REQUIRED WORK: Restate the following records word for word without images.

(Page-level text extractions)
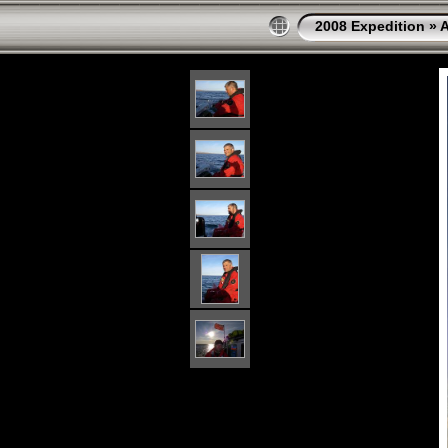
2008 Expedition
»
A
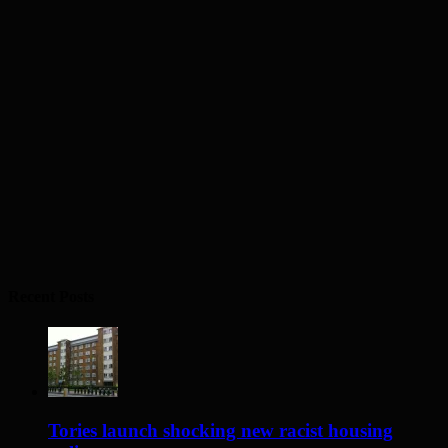
Recent Posts
Tories launch shocking new racist housing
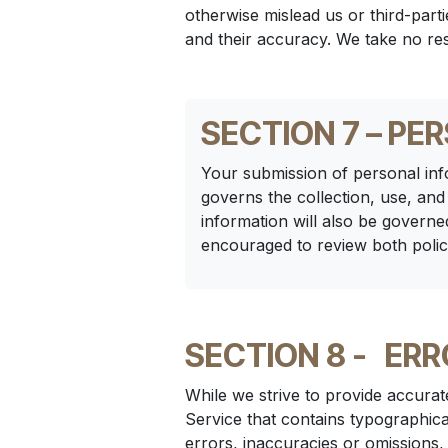
otherwise mislead us or third-par
and their accuracy. We take no res
SECTION 7 – PE
Your submission of personal inf
governs the collection, use, and
information will also be governe
encouraged to review both polic
SECTION 8 -
ERR
While we strive to provide accurat
Service that contains typographica
errors, inaccuracies or omissions,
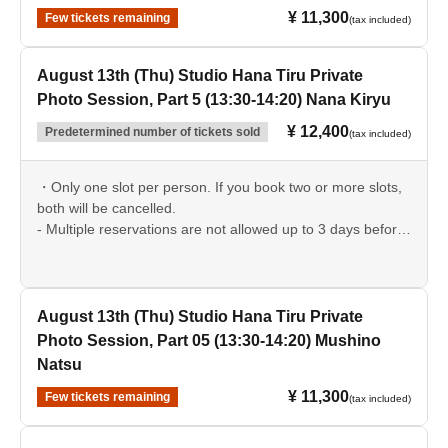
¥ 11,300
Few tickets remaining
(tax included)
August 13th (Thu) Studio Hana Tiru Private
Photo Session, Part 5 (13:30-14:20) Nana Kiryu
¥ 12,400
Predetermined number of tickets sold
(tax included)
・Only one slot per person. If you book two or more slots,
both will be cancelled.
- Multiple reservations are not allowed up to 3 days before
the event date.
August 13th (Thu) Studio Hana Tiru Private
Photo Session, Part 05 (13:30-14:20) Mushino
Natsu
¥ 11,300
Few tickets remaining
(tax included)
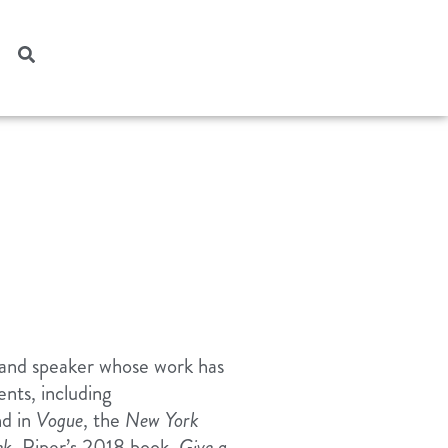
, and speaker whose work has
ts, including
d in
Vogue
, the
New York
ek
. Piper’s 2018 book,
Give a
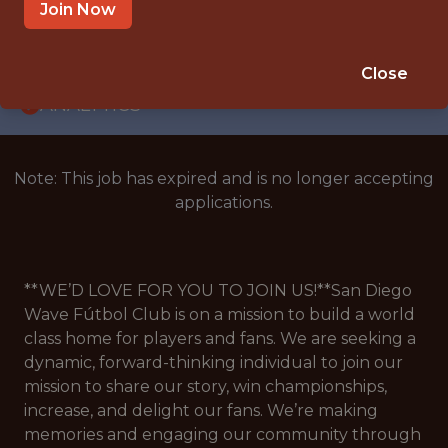
WITH EXPERIENCE
Join Now
SAN DIEGO · CA · HYBRID
🥅 SPORTS
Close
ANALYTICS
Note: This job has expired and is no longer accepting
applications.
**WE’D LOVE FOR YOU TO JOIN US!**San Diego
Wave Fútbol Club is on a mission to build a world
class home for players and fans. We are seeking a
dynamic, forward-thinking individual to join our
mission to share our story, win championships,
increase, and delight our fans. We’re making
memories and engaging our community through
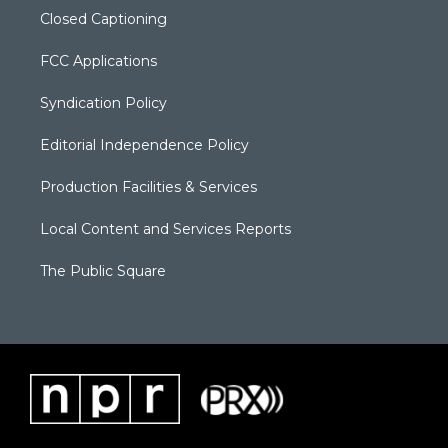
Closed Captioning
FCC Applications
Syndication Policy
Editorial Independence Policy
Production Facilities & Services
Local Content and Services Reports
The Public Square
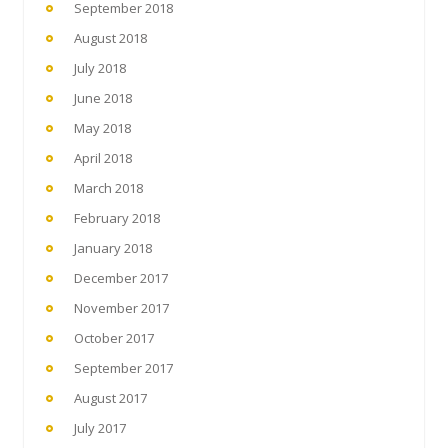
September 2018
August 2018
July 2018
June 2018
May 2018
April 2018
March 2018
February 2018
January 2018
December 2017
November 2017
October 2017
September 2017
August 2017
July 2017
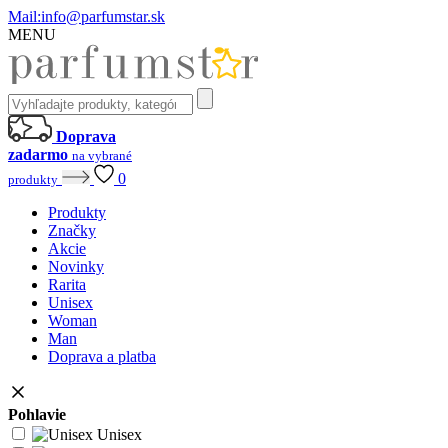
Mail:
info@parfumstar.sk
MENU
Doprava
zadarmo
na vybrané
0
produkty
Produkty
Značky
Akcie
Novinky
Rarita
Unisex
Woman
Man
Doprava a platba
Pohlavie
Unisex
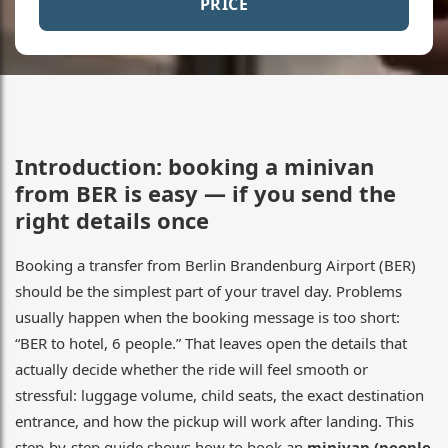
PRICE
Introduction: booking a minivan
from BER is easy — if you send the
right details once
Booking a transfer from Berlin Brandenburg Airport (BER)
should be the simplest part of your travel day. Problems
usually happen when the booking message is too short:
“BER to hotel, 6 people.” That leaves open the details that
actually decide whether the ride will feel smooth or
stressful: luggage volume, child seats, the exact destination
entrance, and how the pickup will work after landing. This
step-by-step guide shows how to book an
minivan (people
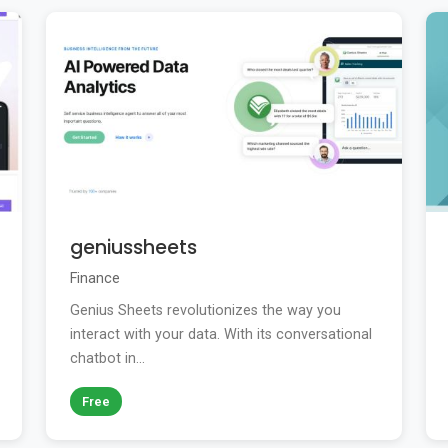
geniussheets
Finance
Genius Sheets revolutionizes the way you
interact with your data. With its conversational
chatbot in...
Free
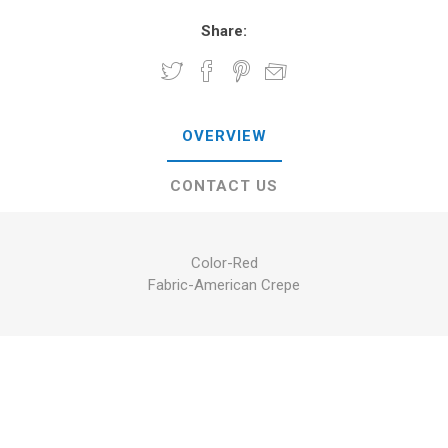
Share:
OVERVIEW
CONTACT US
Color-Red
Fabric-American Crepe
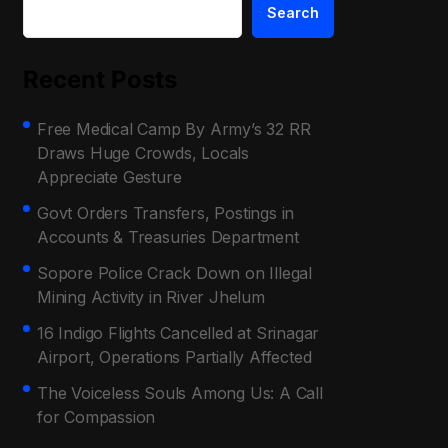
Search
Recent Posts
Free Medical Camp By Army’s 32 RR
Draws Huge Crowds, Locals
Appreciate Gesture
Govt Orders Transfers, Postings in
Accounts & Treasuries Department
Sopore Police Crack Down on Illegal
Mining Activity in River Jhelum
16 Indigo Flights Cancelled at Srinagar
Airport, Operations Partially Affected
The Voiceless Souls Among Us: A Call
for Compassion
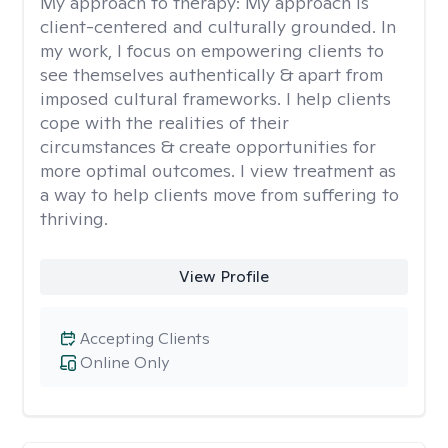
My approach to therapy:
My approach is
client-centered and culturally grounded. In
my work, I focus on empowering clients to
see themselves authentically & apart from
imposed cultural frameworks. I help clients
cope with the realities of their
circumstances & create opportunities for
more optimal outcomes. I view treatment as
a way to help clients move from suffering to
thriving.
View Profile
Accepting Clients
Online Only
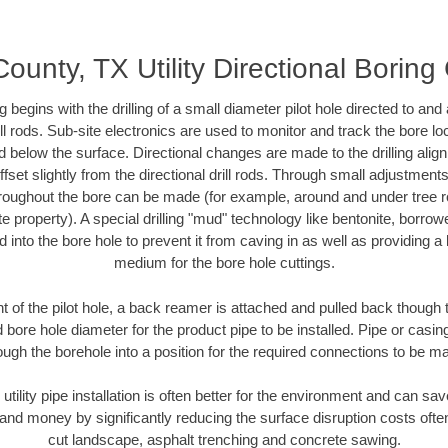
ounty, TX Utility Directional Boring
ing begins with the drilling of a small diameter pilot hole directed to an
drill rods. Sub-site electronics are used to monitor and track the bore l
d below the surface. Directional changes are made to the drilling alig
fset slightly from the directional drill rods. Through small adjustments 
hroughout the bore can be made (for example, around and under tree ro
vate property). A special drilling "mud" technology like bentonite, borro
ed into the bore hole to prevent it from caving in as well as providing a 
medium for the bore hole cuttings.
of the pilot hole, a back reamer is attached and pulled back though the
 bore hole diameter for the product pipe to be installed. Pipe or casi
ough the borehole into a position for the required connections to be m
 utility pipe installation is often better for the environment and can s
and money by significantly reducing the surface disruption costs oft
cut landscape, asphalt trenching and concrete sawing.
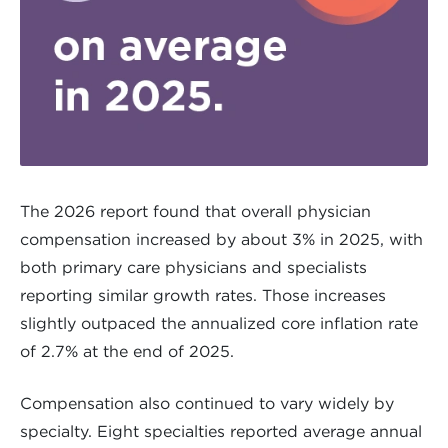
The 2026 report found that overall physician
compensation increased by about 3% in 2025, with
both primary care physicians and specialists
reporting similar growth rates. Those increases
slightly outpaced the annualized core inflation rate
of 2.7% at the end of 2025.
Compensation also continued to vary widely by
specialty. Eight specialties reported average annual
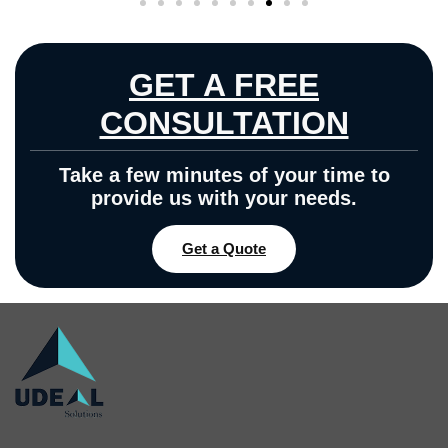
GET A FREE
CONSULTATION
Take a few minutes of your time to
provide us with your needs.
Get a Quote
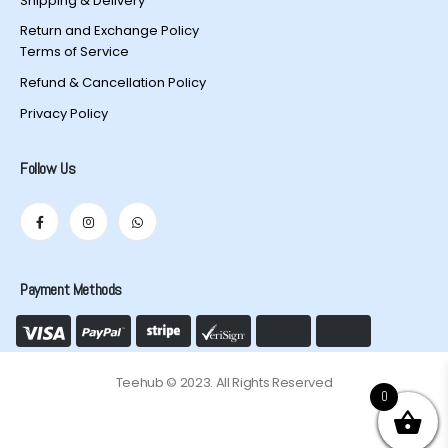
Shipping & Delivery
Return and Exchange Policy
Terms of Service
Refund & Cancellation Policy
Privacy Policy
Follow Us
Payment Methods
Teehub © 2023. All Rights Reserved
0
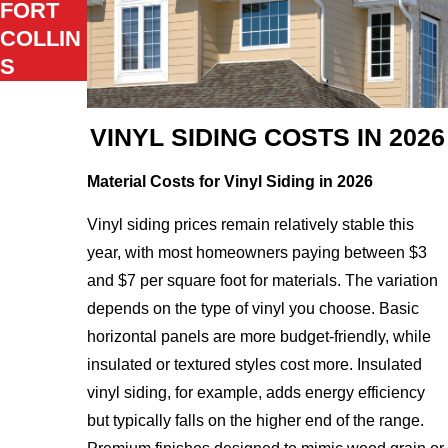
FORT
COLLIN
S
VINYL SIDING COSTS IN 2026
Material Costs for Vinyl Siding in 2026
Vinyl siding prices remain relatively stable this
year, with most homeowners paying between $3
and $7 per square foot for materials. The variation
depends on the type of vinyl you choose. Basic
horizontal panels are more budget-friendly, while
insulated or textured styles cost more. Insulated
vinyl siding, for example, adds energy efficiency
but typically falls on the higher end of the range.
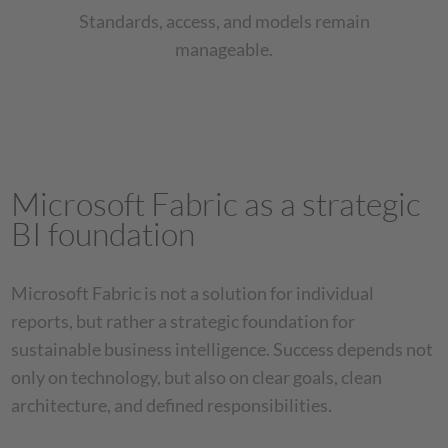
Standards, access, and models remain
manageable.
Microsoft Fabric as a strategic
BI foundation
Microsoft Fabric is not a solution for individual
reports, but rather a strategic foundation for
sustainable business intelligence. Success depends not
only on technology, but also on clear goals, clean
architecture, and defined responsibilities.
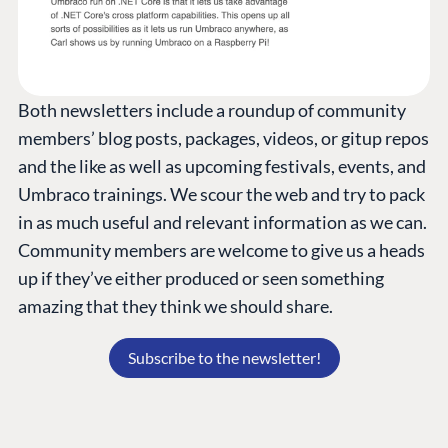
Both newsletters include a roundup of community
members’ blog posts, packages, videos, or gitup repos
and the like as well as upcoming festivals, events, and
Umbraco trainings. We scour the web and try to pack
in as much useful and relevant information as we can.
Community members are welcome to give us a heads
up if they’ve either produced or seen something
amazing that they think we should share.
Subscribe to the newsletter!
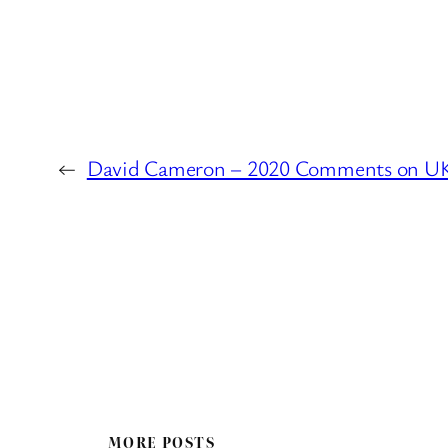
←
David Cameron – 2020 Comments on UK
MORE POSTS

SOLVED EXERCISE:
2008 Expedition
»
A
Recent Posts
Tories launch shocking new racist housing
otherwise mislead us or third-par
and their accuracy. We take no res
SECTION 7 – PE
Your submission of personal inf
governs the collection, use, and
information will also be governe
encouraged to review both polic
SECTION 8 -
ERR
While we strive to provide accurat
Service that contains typographica
errors, inaccuracies or omissions,
¥ 11,300
Few tickets remaining
(tax included)
August 13th (Thu) Studio Hana Tiru Private
Photo Session, Part 5 (13:30-14:20) Nana Kiryu
¥ 12,400
Predetermined number of tickets sold
(tax included)
・Only one slot per person. If you book two or more slots,
both will be cancelled.
- Multiple reservations are not allowed up to 3 days before
the event date.
August 13th (Thu) Studio Hana Tiru Private
Photo Session, Part 05 (13:30-14:20) Mushino
Natsu
¥ 11,300
Few tickets remaining
(tax included)
, and speaker whose work has
ts, including
d in
Vogue
, the
New York
ek
. Piper’s 2018 book,
Give a
WITH EXPERIENCE
Join Now
SAN DIEGO · CA · HYBRID
🥅 SPORTS
Close
ANALYTICS
Note: This job has expired and is no longer accepting
applications.
**WE’D LOVE FOR YOU TO JOIN US!**San Diego
Wave Fútbol Club is on a mission to build a world
class home for players and fans. We are seeking a
dynamic, forward-thinking individual to join our
mission to share our story, win championships,
increase, and delight our fans. We’re making
memories and engaging our community through
Closed Captioning
FCC Applications
Syndication Policy
Editorial Independence Policy
Production Facilities & Services
Local Content and Services Reports
The Public Square
September 2018
August 2018
July 2018
June 2018
May 2018
April 2018
March 2018
February 2018
January 2018
December 2017
November 2017
October 2017
September 2017
August 2017
July 2017
Mail:
info@parfumstar.sk
MENU
Doprava
zadarmo
na vybrané
0
produkty
Produkty
Značky
Akcie
Novinky
Rarita
Unisex
Woman
Man
Doprava a platba
Pohlavie
Unisex
PRICE
Introduction: booking a minivan
from BER is easy — if you send the
right details once
Booking a transfer from Berlin Brandenburg Airport (BER)
should be the simplest part of your travel day. Problems
usually happen when the booking message is too short:
“BER to hotel, 6 people.” That leaves open the details that
actually decide whether the ride will feel smooth or
stressful: luggage volume, child seats, the exact destination
entrance, and how the pickup will work after landing. This
step-by-step guide shows how to book an
minivan (people
geniussheets
Finance
Genius Sheets revolutionizes the way you
interact with your data. With its conversational
chatbot in...
Free
Share:
OVERVIEW
CONTACT US
Color-Red
Fabric-American Crepe
Search
Recent Posts
Free Medical Camp By Army’s 32 RR
Draws Huge Crowds, Locals
Appreciate Gesture
Govt Orders Transfers, Postings in
Accounts & Treasuries Department
Sopore Police Crack Down on Illegal
Mining Activity in River Jhelum
16 Indigo Flights Cancelled at Srinagar
Airport, Operations Partially Affected
The Voiceless Souls Among Us: A Call
for Compassion
My approach to therapy:
My approach is
client-centered and culturally grounded. In
my work, I focus on empowering clients to
see themselves authentically & apart from
imposed cultural frameworks. I help clients
cope with the realities of their
circumstances & create opportunities for
more optimal outcomes. I view treatment as
a way to help clients move from suffering to
thriving.
View Profile
Accepting Clients
Online Only
ounty, TX Utility Directional Boring
ing begins with the drilling of a small diameter pilot hole directed to an
drill rods. Sub-site electronics are used to monitor and track the bore l
d below the surface. Directional changes are made to the drilling alig
fset slightly from the directional drill rods. Through small adjustments 
hroughout the bore can be made (for example, around and under tree ro
vate property). A special drilling "mud" technology like bentonite, borro
ed into the bore hole to prevent it from caving in as well as providing a 
medium for the bore hole cuttings.
of the pilot hole, a back reamer is attached and pulled back though the
 bore hole diameter for the product pipe to be installed. Pipe or casi
ough the borehole into a position for the required connections to be m
 utility pipe installation is often better for the environment and can s
and money by significantly reducing the surface disruption costs oft
cut landscape, asphalt trenching and concrete sawing.
The 2026 report found that overall physician
compensation increased by about 3% in 2025, with
both primary care physicians and specialists
reporting similar growth rates. Those increases
slightly outpaced the annualized core inflation rate
of 2.7% at the end of 2025.
Compensation also continued to vary widely by
specialty. Eight specialties reported average annual
GET A FREE
CONSULTATION
Take a few minutes of your time to
provide us with your needs.
Get a Quote
Shipping & Delivery
Return and Exchange Policy
Terms of Service
Refund & Cancellation Policy
Privacy Policy
Follow Us
Payment Methods
Teehub © 2023. All Rights Reserved
0
FORT
COLLIN
S
VINYL SIDING COSTS IN 2026
Material Costs for Vinyl Siding in 2026
Vinyl siding prices remain relatively stable this
year, with most homeowners paying between $3
and $7 per square foot for materials. The variation
depends on the type of vinyl you choose. Basic
horizontal panels are more budget-friendly, while
insulated or textured styles cost more. Insulated
vinyl siding, for example, adds energy efficiency
but typically falls on the higher end of the range.
Standards, access, and models remain
manageable.
Microsoft Fabric as a strategic
BI foundation
Microsoft Fabric is not a solution for individual
reports, but rather a strategic foundation for
sustainable business intelligence. Success depends not
only on technology, but also on clear goals, clean
architecture, and defined responsibilities.
Both newsletters include a roundup of community
members’ blog posts, packages, videos, or gitup repos
and the like as well as upcoming festivals, events, and
Umbraco trainings. We scour the web and try to pack
in as much useful and relevant information as we can.
Community members are welcome to give us a heads
up if they’ve either produced or seen something
amazing that they think we should share.
Subscribe to the newsletter!
←
David Cameron – 2020 Comments on UK
MORE POSTS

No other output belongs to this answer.